PROVIDED RECORDS –
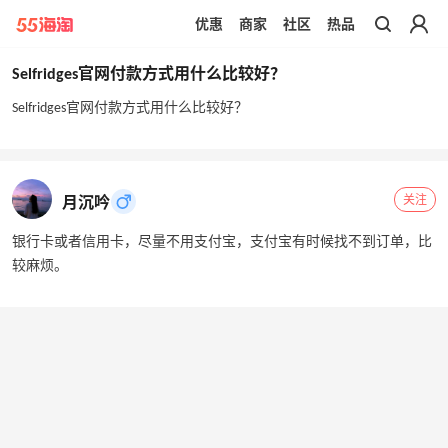
优惠
商家
社区
热品
带你去官网买正品
Selfridges官网付款方式用什么比较好？
Selfridges官网付款方式用什么比较好？
关注
月沉吟
银行卡或者信用卡，尽量不用支付宝，支付宝有时候找不到订单，比
较麻烦。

GOAL OF THE EXERCISE – Each record above goes into the copy unchanged; the pictures do not.

SOLUTION –
优惠
商家
社区
热品
带你去官网买正品
Selfridges官网付款方式用什么比较好？
Selfridges官网付款方式用什么比较好？
关注
月沉吟
银行卡或者信用卡，尽量不用支付宝，支付宝有时候找不到订单，比
较麻烦。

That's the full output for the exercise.